The present invention relates to a testing technology module, and in particular, to a testing system and a testing method for a module function.

Background

Before shipment and release of new versions, module products need to be subjected to bottoming tests for all functions. At present, the testing scheme aiming at the module function is mainly real network testing. However, because the real network environment is affected by the network distribution condition of the local operators, the signal strength is uncontrollable, the interference is easy to occur, and the network parameters are difficult to change frequently, the test environment is single, and the overall test efficiency is low.

Disclosure of Invention

The present invention aims to solve at least one of the technical problems in the related art to some extent. Therefore, an objective of the present invention is to provide a testing system for module functions, so as to reduce testing cost and improve testing efficiency.

The second objective of the present invention is to provide a method for testing module functions.

To achieve the above object, an embodiment of the present invention provides a system for testing a module function, including a software defined radio base station, a test host, and at least one module, where the module is connected to the software defined radio base station through an air interface, is connected to the test host through a line interface, and the software defined radio base station is connected to the test host through a network cable or a local area network, where the test host is configured to: acquiring a test task; controlling the software defined radio base station to open a corresponding network configuration file according to the test task; determining a module to be tested and a corresponding test script and a test instruction thereof according to the test task, and sending the corresponding test script and the corresponding test instruction to each module to be tested, so that the module to be tested executes the test of the received test script according to the received test instruction; respectively inquiring the first state of each module to be tested from each module to be tested, and inquiring the second state of each module to be tested from the software defined radio base station; and obtaining a test result according to the first state and the second state.
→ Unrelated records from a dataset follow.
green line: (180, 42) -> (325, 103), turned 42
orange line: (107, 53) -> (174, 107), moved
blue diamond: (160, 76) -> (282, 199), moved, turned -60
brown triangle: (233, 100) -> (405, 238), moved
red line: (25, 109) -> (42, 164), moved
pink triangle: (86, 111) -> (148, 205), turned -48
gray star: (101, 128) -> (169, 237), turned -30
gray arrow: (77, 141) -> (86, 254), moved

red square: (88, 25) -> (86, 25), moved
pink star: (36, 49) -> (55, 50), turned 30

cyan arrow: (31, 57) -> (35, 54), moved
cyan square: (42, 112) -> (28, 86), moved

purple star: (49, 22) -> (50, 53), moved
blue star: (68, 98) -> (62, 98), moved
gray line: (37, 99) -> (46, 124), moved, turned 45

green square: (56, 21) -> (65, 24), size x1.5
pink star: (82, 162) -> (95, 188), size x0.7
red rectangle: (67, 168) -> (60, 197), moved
According to the testing system for the module functions, disclosed by the embodiment of the invention, the software defined radio base station is utilized for testing the module functions, so that the cost is lower, the automatic test of a plurality of modules can be realized at the same time, and the testing efficiency is improved; meanwhile, a test result is obtained according to the first state and the second state, so that the test is more accurate and reliable.

In addition, the test system for module functions in the embodiment of the invention can also have the following additional technical characteristics:

according to one embodiment of the invention, the test host is further configured to: and after the test result is obtained, ending the test, closing the network configuration file of the software defined radio base station and closing the module to be tested.
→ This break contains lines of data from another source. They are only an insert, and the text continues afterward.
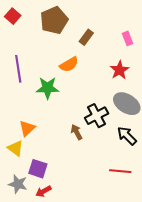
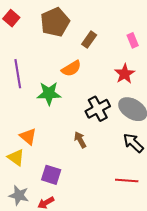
black cross: (96, 116) -> (98, 109), moved
orange triangle: (27, 128) -> (28, 136), turned -36
purple square: (38, 169) -> (51, 175), moved

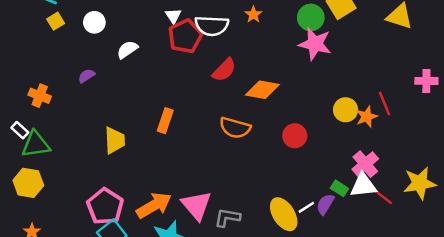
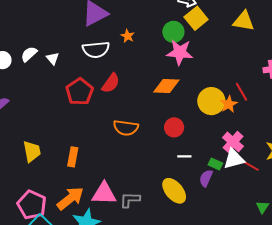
white triangle: (173, 16) -> (53, 58), moved
red pentagon: (185, 36) -> (80, 92), moved
white semicircle: (127, 50) -> (29, 54), moved
orange diamond: (262, 90) -> (166, 86), moved
yellow circle: (346, 110) -> (211, 101), size x1.4
orange rectangle: (165, 121) -> (73, 157), moved
pink triangle: (196, 205) -> (104, 194), turned -40
white line: (306, 207) -> (184, 156), moved, turned 40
According to one embodiment of the present invention, the test host is specifically configured to, when obtaining a test result according to the first state and the second state: when the first state is successful in testing and the first state is matched with the second state, determining that the corresponding module to be tested is successful in testing; and when the first state is a test failure or the first state is not matched with the second state, determining that the corresponding module to be tested fails.

According to one embodiment of the invention, the first state comprises a mesh state and the second state comprises a power headroom.
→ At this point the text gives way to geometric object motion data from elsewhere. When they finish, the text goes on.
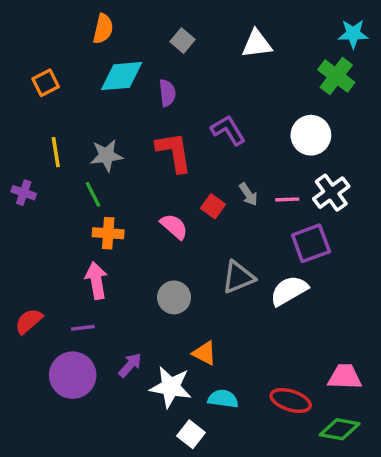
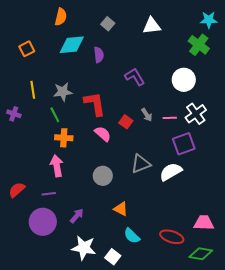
red L-shape: (174, 152) -> (95, 104), moved
white star: (171, 387) -> (84, 248), moved
cyan semicircle: (223, 399) -> (132, 236), turned -144

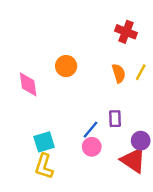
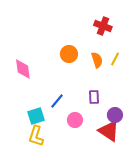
orange circle: (66, 66) -> (69, 54), moved
blue line: (91, 130) -> (57, 101), moved

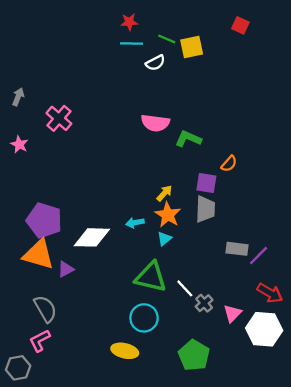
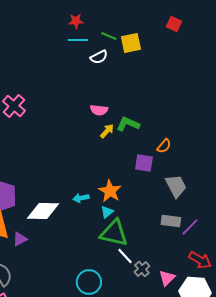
pink semicircle: (155, 123) -> (99, 110), size x0.7
yellow arrow: (164, 193) -> (107, 131), moved
gray trapezoid: (205, 209) -> (176, 186), moved, turned -30
green triangle: (151, 277) -> (114, 233), moved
According to one embodiment of the invention, the module is connected to the test host by an expansion USB interface.

According to one embodiment of the invention, the test system further comprises a shielding box in which the antenna of the software defined radio base station and the module are arranged, the shielding box being adapted to shield external interference signals.

In order to achieve the above object, a second aspect of the present invention provides a method for testing a module function, where the method is used in the system for testing a module function described in the above embodiment, and the method includes the following steps: the test host acquires a test task; controlling the software defined radio base station to open a corresponding network configuration file according to the test task; determining a module to be tested and a corresponding test script and a test instruction thereof according to the test task, and sending the corresponding test script and the corresponding test instruction to each module to be tested, so that the module to be tested executes the test of the received test script according to the received test instruction; respectively inquiring the first state of each module to be tested from each module to be tested, and inquiring the second state of each module to be tested from the software defined radio base station; and obtaining a test result according to the first state and the second state.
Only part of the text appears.